Navigating Failures in Pods With Devices
Summary: Navigating Failures in Pods With Devices
This article examines the unique challenges Kubernetes faces in managing specialized hardware (e.g., GPUs, accelerators) within AI/ML workloads, and explores current pain points, DIY solutions, and the future roadmap for more robust device failure handling.
Why AI/ML Workloads Are Different
- Heavy Dependence on Specialized Hardware: AI/ML jobs require devices like GPUs, with hardware failures causing significant disruptions.
- Complex Scheduling: Tasks may consume entire machines or need coordinated scheduling across nodes due to device interconnects.
- High Running Costs: Specialized nodes are expensive; idle time is wasteful.
- Non-Traditional Failure Models: Standard Kubernetes assumptions (like treating nodes as fungible, or pods as easily replaceable) don’t apply well; failures can trigger large-scale restarts or job aborts.
Major Failure Modes in Kubernetes With Devices
-
Kubernetes Infrastructure Failures
- Multiple actors (device plugin, kubelet, scheduler) must work together; failures can occur at any stage.
- Issues include pods failing admission, poor scheduling, or pods unable to run despite healthy hardware.

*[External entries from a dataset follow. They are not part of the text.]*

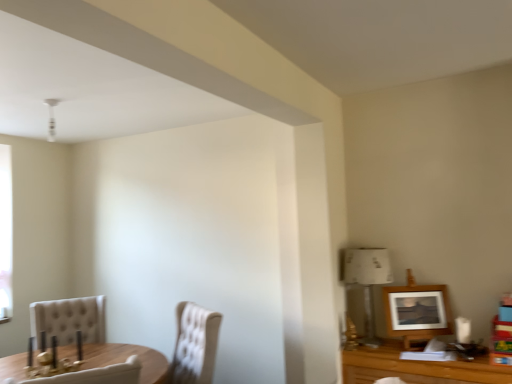 The width and height of the screenshot is (512, 384). In order to click on beige tufted chair at lower left, which is the 2th chair from right to left in this screenshot , I will do `click(69, 319)`.

Measure the distance between tufted fabric chair at lower left, marked as the 1th chair in a right-to-left arrangement, and camera.

The depth of tufted fabric chair at lower left, marked as the 1th chair in a right-to-left arrangement, is 8.20 feet.

Identify the location of tufted fabric chair at lower left, the second chair positioned from the left. (193, 345).

You are a GUI agent. You are given a task and a screenshot of the screen. Output one action in this format:
    pyautogui.click(x=<x>, y=<y>)
    Task: Click on the beige tufted chair at lower left, the 1th chair when ordered from left to right
    
    Given the screenshot: What is the action you would take?
    pyautogui.click(x=69, y=319)

In the scene shown: Are wooden picture frame at upper right and beige tufted chair at lower left, the 1th chair when ordered from left to right, located far from each other?

Yes.

Is point (447, 297) positioned behind point (39, 345)?

No, (447, 297) is in front of (39, 345).

Is wooden picture frame at upper right bigger or smaller than beige tufted chair at lower left, which is the 2th chair from right to left?

In the image, wooden picture frame at upper right appears to be smaller than beige tufted chair at lower left, which is the 2th chair from right to left.

The image size is (512, 384). Identify the location of chair behind the wooden picture frame at upper right. (69, 319).

Would you say tufted fabric chair at lower left, marked as the 1th chair in a right-to-left arrangement, is part of beige tufted chair at lower left, which is the 2th chair from right to left,'s contents?

No, tufted fabric chair at lower left, marked as the 1th chair in a right-to-left arrangement, is not a part of beige tufted chair at lower left, which is the 2th chair from right to left.

Which is more to the left, beige tufted chair at lower left, which is the 2th chair from right to left, or tufted fabric chair at lower left, marked as the 1th chair in a right-to-left arrangement?

beige tufted chair at lower left, which is the 2th chair from right to left.

Can you confirm if beige tufted chair at lower left, which is the 2th chair from right to left, is thinner than tufted fabric chair at lower left, the second chair positioned from the left?

Yes.

How distant is beige tufted chair at lower left, the 1th chair when ordered from left to right, from tufted fabric chair at lower left, marked as the 1th chair in a right-to-left arrangement?

A distance of 31.43 inches exists between beige tufted chair at lower left, the 1th chair when ordered from left to right, and tufted fabric chair at lower left, marked as the 1th chair in a right-to-left arrangement.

- Best Practices: Early restarts, close monitoring, canary deployments, use of verified device plugins and drivers.
-
Device Failures
- Kubernetes has limited built-in ability to handle device failures—unhealthy devices simply reduce the allocatable count.
- Lacks correlation between device failure and pod/container failure.
- DIY Solutions:
- Node Health Controllers: Restart nodes if device capacity drops, but these can be slow and blunt.
- Pod Failure Policies: Pods exit with special codes for device errors, but support is limited and mostly for batch jobs.
- Custom Pod Watchers: Scripts or controllers watch pod/device status, forcibly delete pods attached to failed devices, prompting rescheduling.
-
Container Code Failures
- Kubernetes can only restart containers or reschedule pods, with limited expressiveness about what counts as failure.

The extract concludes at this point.